Pour une nouvelle architecture scolaire

A pédagogie nouvelle, architecture nouvelle.

Se référant à son expérience de militant, Freinet voulait nous faire prendre conscience que s’enfermer dans sa pédagogie, ignorer toutes les composantes de la Société concernées par l’école était un écueil à faire éviter absolument à tout enseignant s’engageant en Pédagogie Freinet. C’est ce qu’Elise Freinet confirme indirectement dans une circulaire du 29 octobre 1966: «il espérait que par les meilleurs éléments des cadres régionaux, des contacts pouvaient être utilement amorcés avec les intellectuels, les spécialistes de profession libérale, les artistes pour essayer de replacer l’école à un niveau culturel de recherche permanente et en recevoir des appuis. L’Association pour la Modernisation de l’Enseignement restait son grand espoir pour faire sortir les éducateurs d’Ecole Moderne de leur ghetto primaire».
Pourquoi avons-nous accueilli favorablement, dans l’Indre, cette idée d’Association élargie à des non-enseignants? Pourquoi en avons-nous créé une, pourquoi avons-nous créé une A.M.E? Avec le recul du temps, on peut dire que nous y sommes venus tout naturellement: c’était, en définitive, la suite très logique de ce que nous avions fait jusque là.
Nous avions, dans nos écoles, des rapports assez originaux pour l’époque avec un certain nombre de parents d’élèves, des rapports qui ne nous étaient d’ailleurs pas particuliers, que l’on retrouvait dans l’ensemble du Mouvement de l’Ecole Moderne. A propos des associations de parents d’élèves existant en cette période, Freinet écrivait: «ces assemblées où l’on ne discute rien de ce qui est essentiel!». En effet, on s’interdisait d’y parler de pédagogie. Nous, bien entendu, et bien que ce ne soit pas dans l’air du temps, nous en parlions de ce qui est l’essentiel avec les pères et les mères de nos élèves. Nous parlions des enfants, de la classe, de ce que l’on y faisait, des bases psychologiques, sociologiques, de notre manière de travailler. Parmi les parents qui nous comprenaient, qui appréciaient notre travail, un certain nombre sont venus tout naturellement nous rejoindre à l’A.M.E..
Une rencontre essentielle est celle que nous avons faite avec un architecte, frère d’une camarade du Groupe Départemental venu prendre part à nos travaux dès les premiers moments.

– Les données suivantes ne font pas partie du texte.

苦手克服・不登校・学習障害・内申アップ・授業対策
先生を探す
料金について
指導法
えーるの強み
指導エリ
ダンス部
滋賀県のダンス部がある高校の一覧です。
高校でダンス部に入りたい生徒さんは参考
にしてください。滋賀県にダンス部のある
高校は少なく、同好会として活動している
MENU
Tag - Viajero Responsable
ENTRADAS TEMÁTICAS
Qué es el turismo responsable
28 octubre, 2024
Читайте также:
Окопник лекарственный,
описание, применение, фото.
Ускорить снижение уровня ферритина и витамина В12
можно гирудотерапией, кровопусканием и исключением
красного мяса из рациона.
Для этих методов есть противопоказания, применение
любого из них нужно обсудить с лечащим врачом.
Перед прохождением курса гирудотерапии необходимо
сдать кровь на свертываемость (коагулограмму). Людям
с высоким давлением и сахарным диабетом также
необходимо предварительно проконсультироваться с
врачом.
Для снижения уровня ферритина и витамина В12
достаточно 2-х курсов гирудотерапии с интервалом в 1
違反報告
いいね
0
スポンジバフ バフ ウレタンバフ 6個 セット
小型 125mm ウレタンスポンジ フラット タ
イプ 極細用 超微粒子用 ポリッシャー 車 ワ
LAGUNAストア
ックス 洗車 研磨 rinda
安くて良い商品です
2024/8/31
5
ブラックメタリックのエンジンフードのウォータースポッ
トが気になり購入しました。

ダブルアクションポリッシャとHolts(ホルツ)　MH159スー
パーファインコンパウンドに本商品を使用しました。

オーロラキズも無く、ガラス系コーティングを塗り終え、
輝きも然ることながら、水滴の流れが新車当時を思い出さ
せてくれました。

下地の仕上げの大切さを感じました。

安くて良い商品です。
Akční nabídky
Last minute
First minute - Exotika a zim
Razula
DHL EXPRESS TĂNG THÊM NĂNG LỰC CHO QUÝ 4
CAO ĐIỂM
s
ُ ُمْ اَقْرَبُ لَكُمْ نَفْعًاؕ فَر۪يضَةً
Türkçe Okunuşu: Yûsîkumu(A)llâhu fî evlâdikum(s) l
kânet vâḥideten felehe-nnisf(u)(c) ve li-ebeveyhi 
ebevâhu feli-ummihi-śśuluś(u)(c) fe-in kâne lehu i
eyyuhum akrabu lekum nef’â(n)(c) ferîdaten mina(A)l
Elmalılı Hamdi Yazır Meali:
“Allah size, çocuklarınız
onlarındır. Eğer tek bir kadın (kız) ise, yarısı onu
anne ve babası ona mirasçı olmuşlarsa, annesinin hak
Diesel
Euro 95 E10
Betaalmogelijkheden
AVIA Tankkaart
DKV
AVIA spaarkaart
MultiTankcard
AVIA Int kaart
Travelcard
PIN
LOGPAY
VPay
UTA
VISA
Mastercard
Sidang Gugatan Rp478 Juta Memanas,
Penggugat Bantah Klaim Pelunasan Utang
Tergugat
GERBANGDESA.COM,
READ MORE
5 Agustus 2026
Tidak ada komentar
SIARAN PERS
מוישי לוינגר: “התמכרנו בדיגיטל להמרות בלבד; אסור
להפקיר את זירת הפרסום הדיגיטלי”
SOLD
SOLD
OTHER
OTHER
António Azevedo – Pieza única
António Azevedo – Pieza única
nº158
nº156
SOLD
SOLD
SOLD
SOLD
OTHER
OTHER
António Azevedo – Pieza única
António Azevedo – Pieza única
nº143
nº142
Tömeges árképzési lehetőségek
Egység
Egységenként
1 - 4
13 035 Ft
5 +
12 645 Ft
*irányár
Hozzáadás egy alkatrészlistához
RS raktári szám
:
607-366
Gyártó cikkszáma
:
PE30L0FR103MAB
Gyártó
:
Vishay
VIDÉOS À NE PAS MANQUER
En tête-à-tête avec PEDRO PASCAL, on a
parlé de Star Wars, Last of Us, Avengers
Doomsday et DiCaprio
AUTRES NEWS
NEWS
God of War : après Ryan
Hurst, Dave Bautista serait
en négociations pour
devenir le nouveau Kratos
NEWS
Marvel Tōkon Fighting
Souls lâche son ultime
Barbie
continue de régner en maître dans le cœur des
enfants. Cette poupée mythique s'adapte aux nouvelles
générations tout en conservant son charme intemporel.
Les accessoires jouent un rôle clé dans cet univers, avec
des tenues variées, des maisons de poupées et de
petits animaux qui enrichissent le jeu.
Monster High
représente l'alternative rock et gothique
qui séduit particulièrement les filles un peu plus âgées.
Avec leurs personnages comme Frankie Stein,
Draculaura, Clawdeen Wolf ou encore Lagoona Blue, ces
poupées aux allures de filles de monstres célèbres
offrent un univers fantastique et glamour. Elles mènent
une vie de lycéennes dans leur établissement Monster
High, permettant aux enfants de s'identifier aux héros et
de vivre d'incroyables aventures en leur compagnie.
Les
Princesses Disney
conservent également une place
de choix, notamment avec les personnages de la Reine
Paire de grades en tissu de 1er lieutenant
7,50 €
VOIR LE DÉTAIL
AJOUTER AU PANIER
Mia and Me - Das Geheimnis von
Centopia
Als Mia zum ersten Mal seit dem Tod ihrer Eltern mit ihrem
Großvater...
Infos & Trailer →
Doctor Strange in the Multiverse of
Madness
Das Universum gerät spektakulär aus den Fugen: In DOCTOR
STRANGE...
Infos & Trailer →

Cet architecte, Robert Csali, qui devint notre Président, nous a très vite amenés à comprendre que si nous voulions être efficaces à l’extérieur de l’école, nous devions nous y comporter à l’exemple de ce que nous faisions dans nos classes. Nous ne devions pas nous épuiser en vaines discussions, nous contenter d’échafauder des projets que nous soumettrions à telle ou telle administration, à telle autorité.
Sa profession, sa volonté de dépasser nos tendances à ne pas trop avoir les pieds sur terre, nous entraînèrent à nous fixer en priorité vers la réalisation effective d’une école selon les critères que nous aurions, nous-mêmes, définis. Ainsi, en partant d’un cadre de vie adapté à la pratique d’une pédagogie telle que nous la concevions, espérions-nous faire évoluer les esprits.
Maintenant que nous avions décidé de sortir du rêve, pour aboutir au concret, il fallait trouver une solution qui nous permettrait de dépasser le mur des réglementations et de franchir tous les obstacles qu’inévitablement nous rencontrions. C’est Robert Csali qui sut saisir une opportunité que personne d’autre sans doute ne pouvait nous apporter.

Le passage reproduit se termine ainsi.